> _What this task involves_: From the entries below, list each line with "Indian".

Stored items from a collection:
+--
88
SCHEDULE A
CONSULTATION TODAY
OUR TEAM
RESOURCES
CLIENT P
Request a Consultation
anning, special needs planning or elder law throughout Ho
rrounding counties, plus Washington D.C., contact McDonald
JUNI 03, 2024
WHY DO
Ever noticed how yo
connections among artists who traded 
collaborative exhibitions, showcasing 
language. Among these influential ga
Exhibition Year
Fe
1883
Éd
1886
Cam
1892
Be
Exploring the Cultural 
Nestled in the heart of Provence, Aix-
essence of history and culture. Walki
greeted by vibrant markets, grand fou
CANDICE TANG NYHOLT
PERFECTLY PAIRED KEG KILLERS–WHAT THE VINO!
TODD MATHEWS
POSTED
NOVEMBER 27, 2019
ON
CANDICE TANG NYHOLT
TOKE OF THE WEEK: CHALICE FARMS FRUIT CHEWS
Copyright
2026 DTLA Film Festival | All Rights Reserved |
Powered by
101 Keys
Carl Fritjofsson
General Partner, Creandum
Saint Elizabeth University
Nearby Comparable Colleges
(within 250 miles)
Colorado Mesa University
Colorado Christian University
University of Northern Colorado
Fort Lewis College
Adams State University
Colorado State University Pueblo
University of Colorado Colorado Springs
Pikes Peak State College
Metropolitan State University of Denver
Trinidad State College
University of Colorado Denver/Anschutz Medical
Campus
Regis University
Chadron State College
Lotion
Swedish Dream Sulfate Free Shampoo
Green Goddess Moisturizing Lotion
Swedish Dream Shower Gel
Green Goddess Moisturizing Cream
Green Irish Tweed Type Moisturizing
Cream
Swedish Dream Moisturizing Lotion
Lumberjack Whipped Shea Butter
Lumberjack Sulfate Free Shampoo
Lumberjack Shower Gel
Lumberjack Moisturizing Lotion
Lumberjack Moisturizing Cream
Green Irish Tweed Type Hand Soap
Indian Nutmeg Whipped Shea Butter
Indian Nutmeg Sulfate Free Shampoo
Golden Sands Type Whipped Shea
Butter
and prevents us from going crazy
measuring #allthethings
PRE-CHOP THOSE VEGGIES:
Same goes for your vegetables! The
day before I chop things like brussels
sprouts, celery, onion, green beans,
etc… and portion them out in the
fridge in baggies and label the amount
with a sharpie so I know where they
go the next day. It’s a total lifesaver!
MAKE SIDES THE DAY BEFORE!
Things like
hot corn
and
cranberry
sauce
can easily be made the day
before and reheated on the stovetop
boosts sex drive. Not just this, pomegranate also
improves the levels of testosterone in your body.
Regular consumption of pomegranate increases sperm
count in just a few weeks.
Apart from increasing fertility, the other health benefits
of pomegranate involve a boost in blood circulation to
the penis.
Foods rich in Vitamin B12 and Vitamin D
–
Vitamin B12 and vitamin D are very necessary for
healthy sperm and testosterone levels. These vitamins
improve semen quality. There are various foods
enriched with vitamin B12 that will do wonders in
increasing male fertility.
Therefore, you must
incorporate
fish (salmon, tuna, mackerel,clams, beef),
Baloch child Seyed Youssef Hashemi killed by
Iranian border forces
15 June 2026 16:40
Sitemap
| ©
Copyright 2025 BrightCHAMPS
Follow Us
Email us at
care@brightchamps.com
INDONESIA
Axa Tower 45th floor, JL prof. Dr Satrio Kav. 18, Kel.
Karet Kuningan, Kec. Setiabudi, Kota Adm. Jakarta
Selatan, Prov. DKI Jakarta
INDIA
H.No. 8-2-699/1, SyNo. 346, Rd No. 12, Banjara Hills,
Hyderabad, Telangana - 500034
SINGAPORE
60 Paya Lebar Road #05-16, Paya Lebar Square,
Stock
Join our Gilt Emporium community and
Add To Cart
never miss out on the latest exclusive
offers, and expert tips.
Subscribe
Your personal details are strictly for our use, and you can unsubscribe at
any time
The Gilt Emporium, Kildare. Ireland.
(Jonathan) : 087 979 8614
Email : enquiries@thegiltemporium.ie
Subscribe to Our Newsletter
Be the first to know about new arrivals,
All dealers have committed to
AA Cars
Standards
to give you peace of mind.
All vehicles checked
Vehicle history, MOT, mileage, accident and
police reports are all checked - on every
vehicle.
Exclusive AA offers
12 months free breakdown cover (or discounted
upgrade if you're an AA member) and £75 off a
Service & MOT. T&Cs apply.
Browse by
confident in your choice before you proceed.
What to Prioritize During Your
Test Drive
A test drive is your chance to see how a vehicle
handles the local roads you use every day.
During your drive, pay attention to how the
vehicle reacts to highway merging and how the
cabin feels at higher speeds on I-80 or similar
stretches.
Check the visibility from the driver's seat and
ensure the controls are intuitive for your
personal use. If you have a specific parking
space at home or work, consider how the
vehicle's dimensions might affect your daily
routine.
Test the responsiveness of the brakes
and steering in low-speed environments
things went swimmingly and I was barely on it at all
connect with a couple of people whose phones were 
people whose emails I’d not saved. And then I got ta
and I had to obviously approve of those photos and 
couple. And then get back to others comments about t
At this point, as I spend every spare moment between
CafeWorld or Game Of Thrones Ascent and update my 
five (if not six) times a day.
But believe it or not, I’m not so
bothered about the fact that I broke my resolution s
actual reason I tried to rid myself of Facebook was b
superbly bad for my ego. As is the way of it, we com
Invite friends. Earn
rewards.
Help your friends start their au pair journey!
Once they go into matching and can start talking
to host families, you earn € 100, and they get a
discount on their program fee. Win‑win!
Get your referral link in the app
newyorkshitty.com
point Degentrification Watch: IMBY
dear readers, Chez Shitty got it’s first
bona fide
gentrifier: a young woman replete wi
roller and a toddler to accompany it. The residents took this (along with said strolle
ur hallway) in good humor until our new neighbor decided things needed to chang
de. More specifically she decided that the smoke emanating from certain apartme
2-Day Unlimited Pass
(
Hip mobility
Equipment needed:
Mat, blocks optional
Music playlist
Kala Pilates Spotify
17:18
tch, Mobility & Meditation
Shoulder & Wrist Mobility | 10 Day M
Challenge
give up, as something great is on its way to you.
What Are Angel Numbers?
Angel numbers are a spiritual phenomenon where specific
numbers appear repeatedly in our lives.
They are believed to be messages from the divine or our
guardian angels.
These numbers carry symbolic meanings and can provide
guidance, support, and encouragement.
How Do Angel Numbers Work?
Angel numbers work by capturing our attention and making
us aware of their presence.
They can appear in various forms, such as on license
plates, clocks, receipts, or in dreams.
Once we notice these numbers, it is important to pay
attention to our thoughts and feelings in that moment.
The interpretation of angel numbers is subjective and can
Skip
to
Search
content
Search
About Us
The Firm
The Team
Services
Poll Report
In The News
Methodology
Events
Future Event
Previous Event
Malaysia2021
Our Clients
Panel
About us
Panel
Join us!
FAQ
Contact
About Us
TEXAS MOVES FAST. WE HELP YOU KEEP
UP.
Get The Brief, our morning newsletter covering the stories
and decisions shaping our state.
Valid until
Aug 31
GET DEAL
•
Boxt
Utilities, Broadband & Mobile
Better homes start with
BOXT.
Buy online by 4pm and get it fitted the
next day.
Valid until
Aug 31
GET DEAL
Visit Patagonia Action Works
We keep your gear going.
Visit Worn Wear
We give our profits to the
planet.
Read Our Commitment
+--
> _Your response_:
Indian Nutmeg Whipped Shea Butter
Indian Nutmeg Sulfate Free Shampoo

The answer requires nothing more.